● SOURCE MATERIAL:
=== Section Start ===

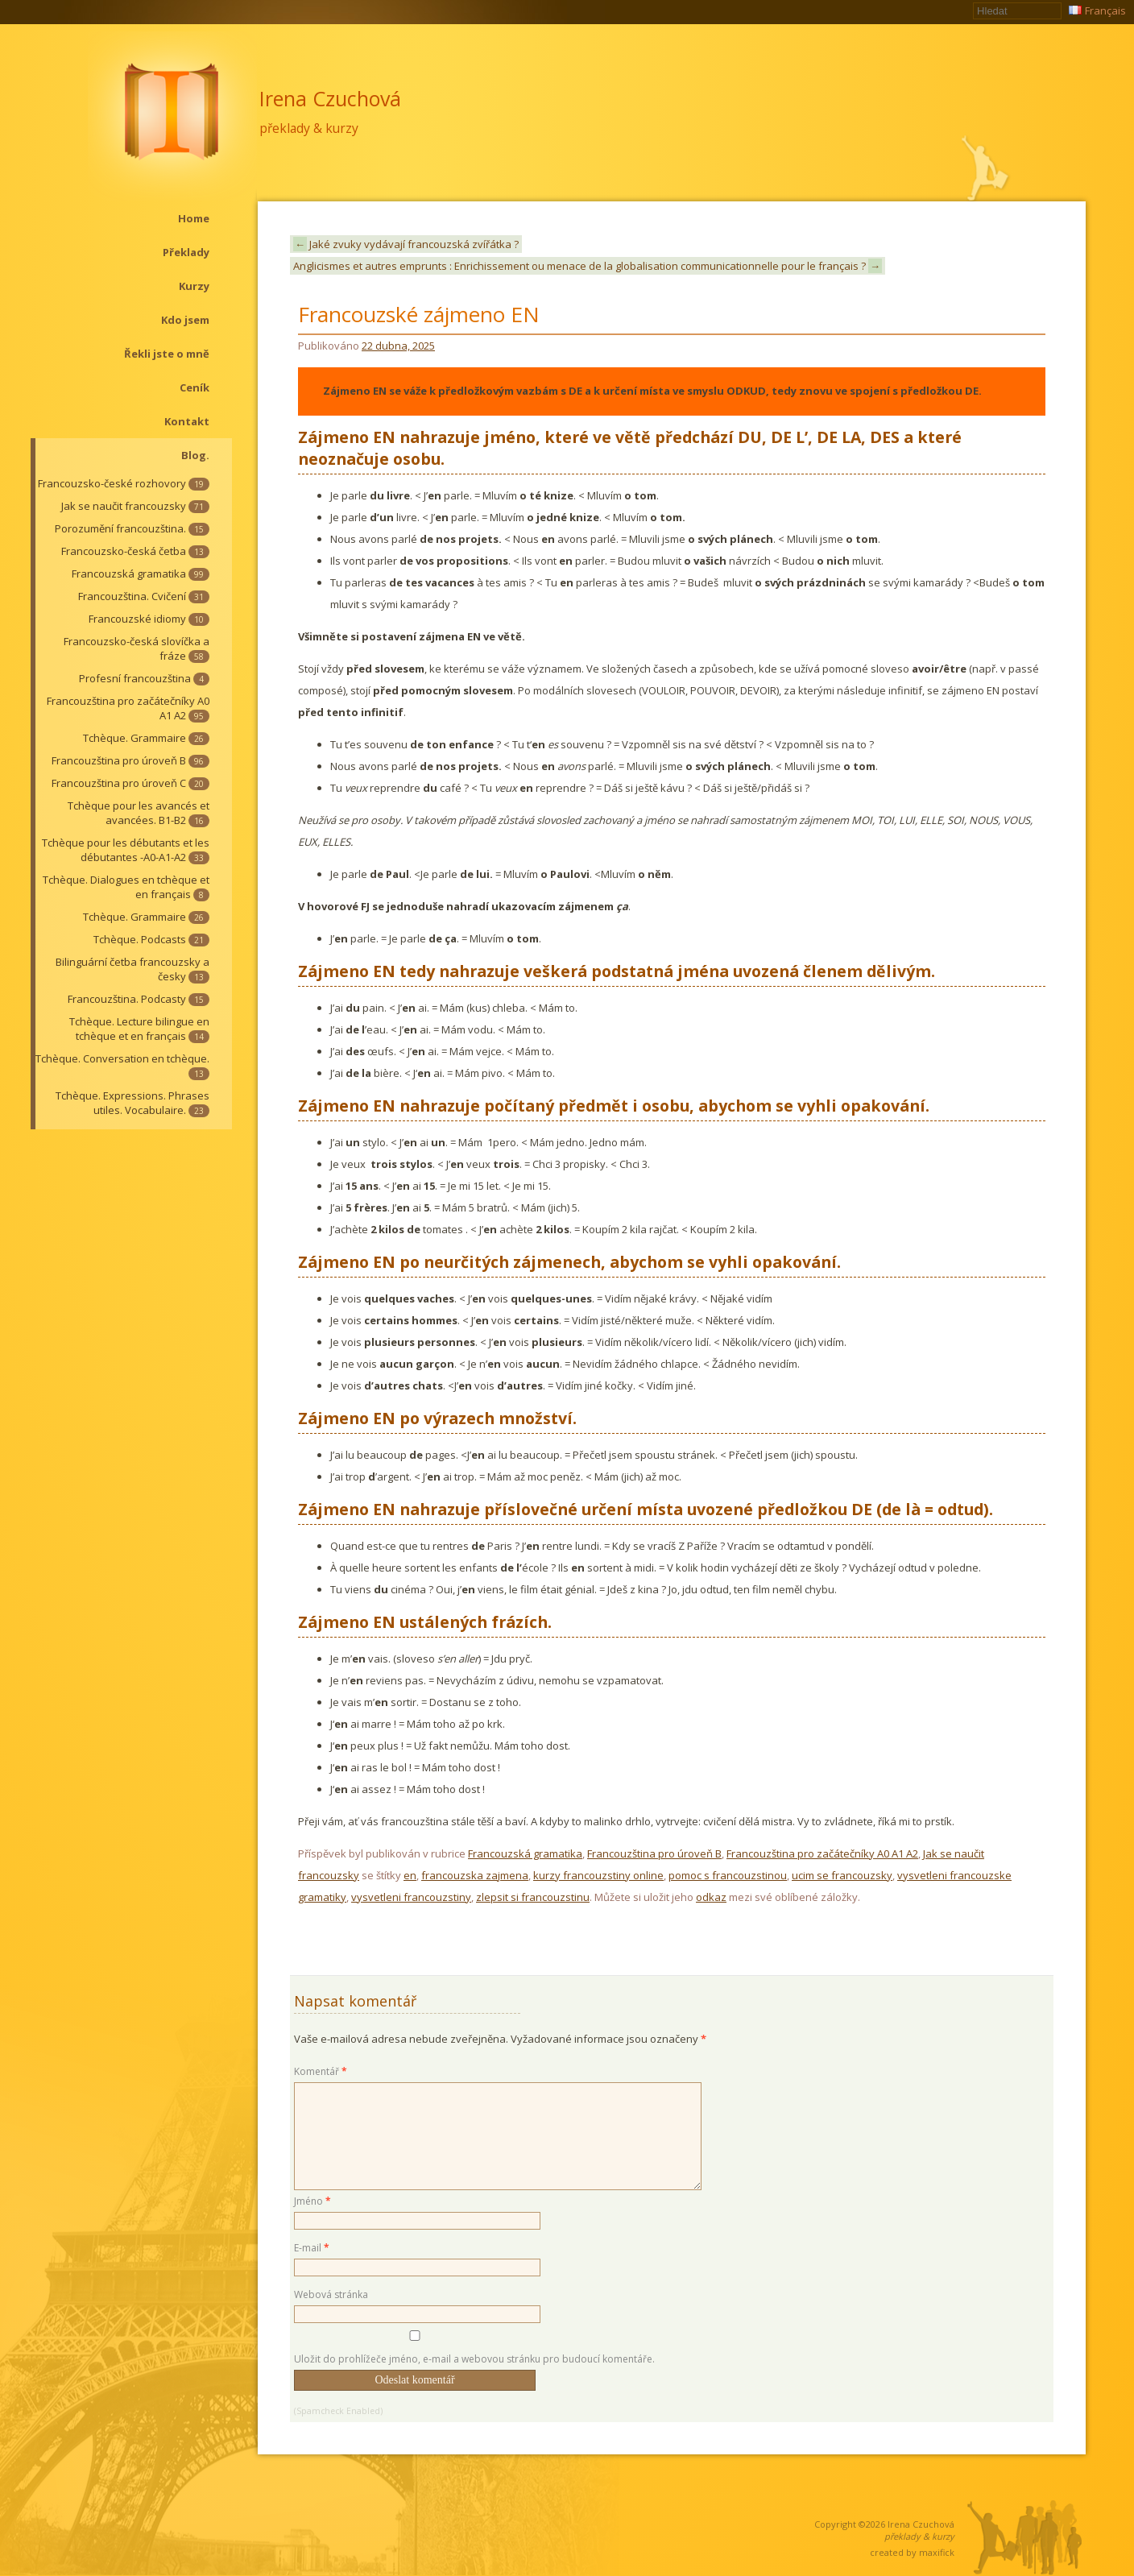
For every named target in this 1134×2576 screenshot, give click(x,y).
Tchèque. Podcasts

=== Section End ===
=== Section Start ===

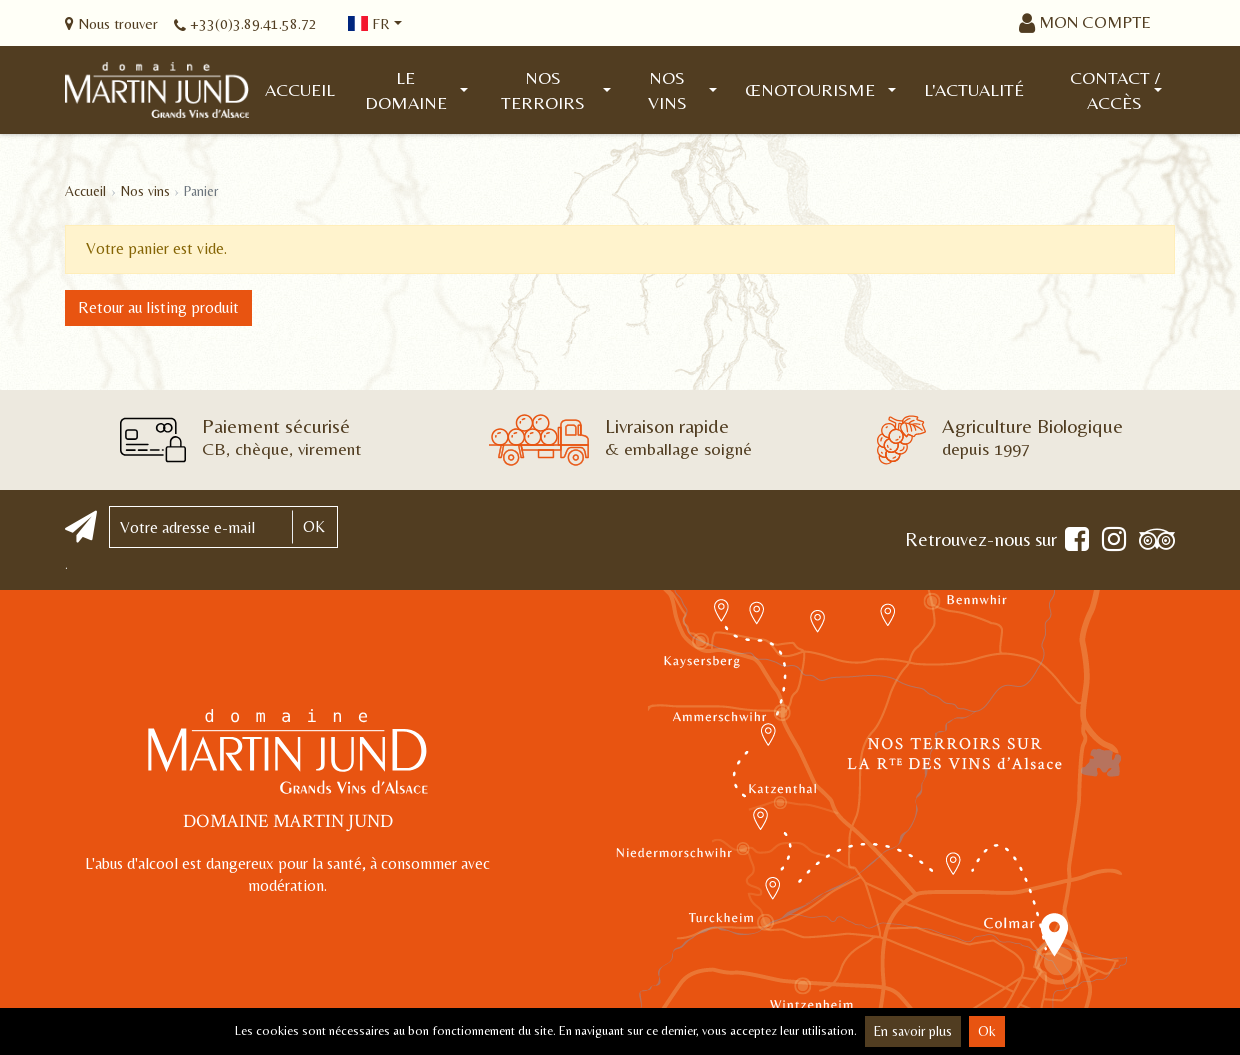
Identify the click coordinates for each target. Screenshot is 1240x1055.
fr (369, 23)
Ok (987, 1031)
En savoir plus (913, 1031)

=== Section End ===
=== Section Start ===

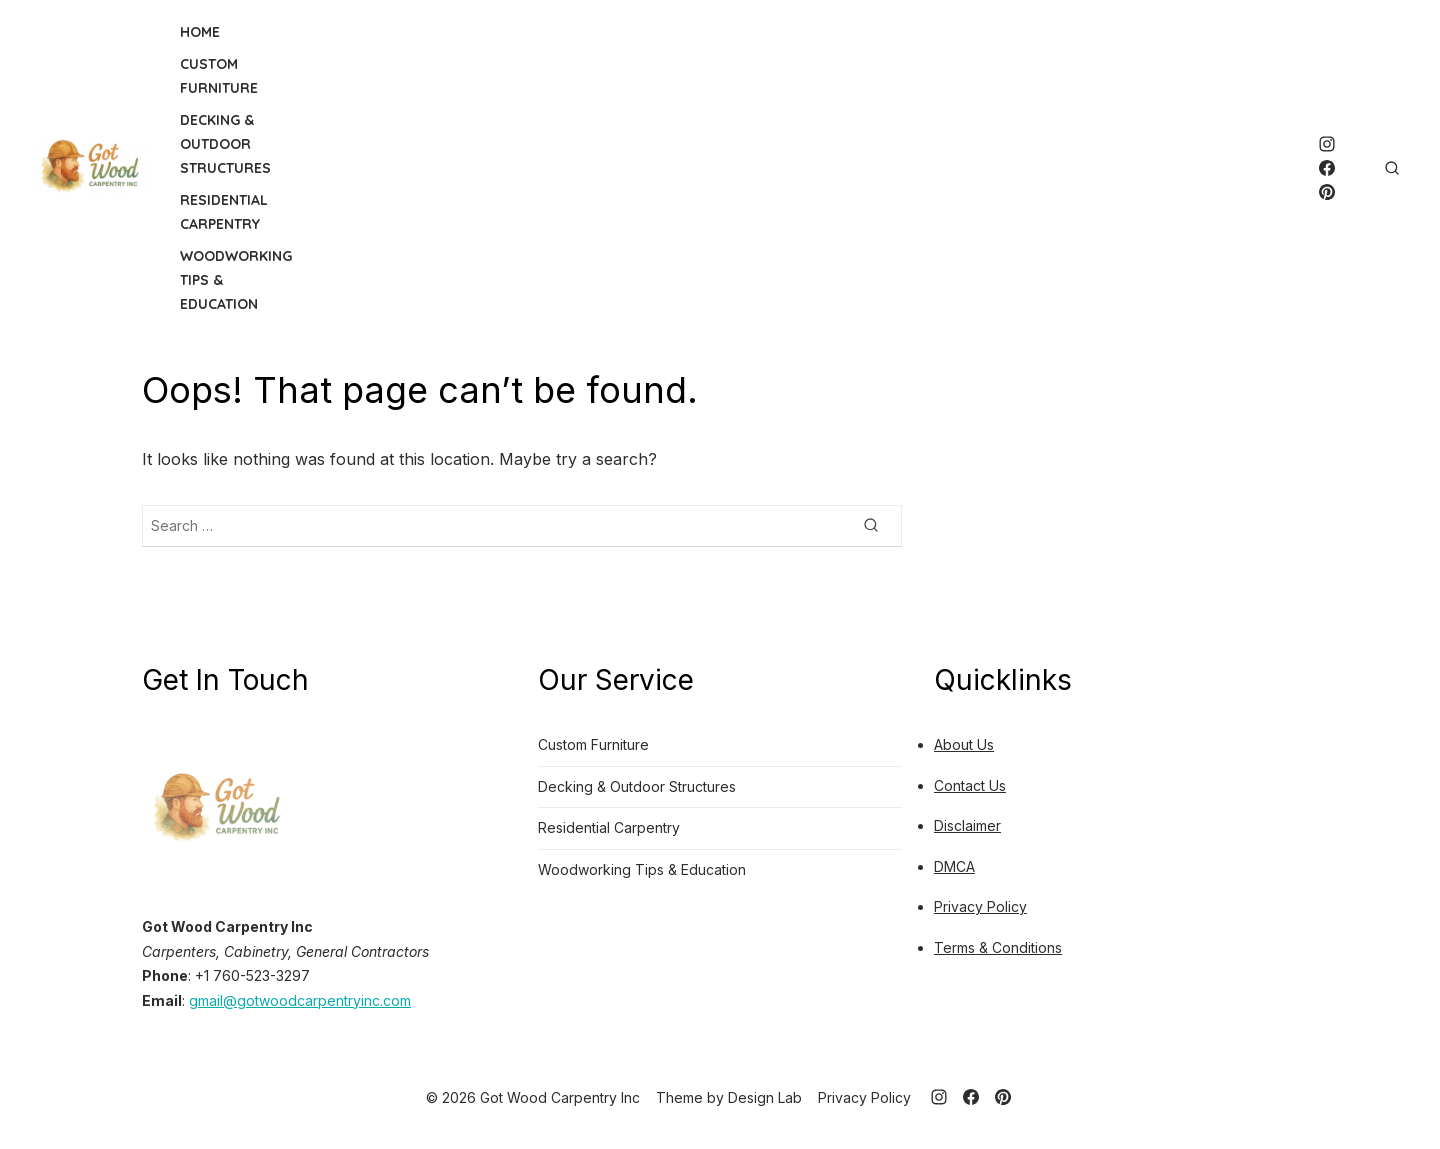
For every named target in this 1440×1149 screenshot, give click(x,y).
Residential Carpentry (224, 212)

=== Section End ===

● ACTION ITEM: Restate word for word only the lines above from the line containing "For every named target in this 1134×2576" to the line containing "Tchèque. Podcasts", both of them included.

● ANSWER FOR THIS EXERCISE:
For every named target in this 1134×2576 screenshot, give click(x,y).
Tchèque. Podcasts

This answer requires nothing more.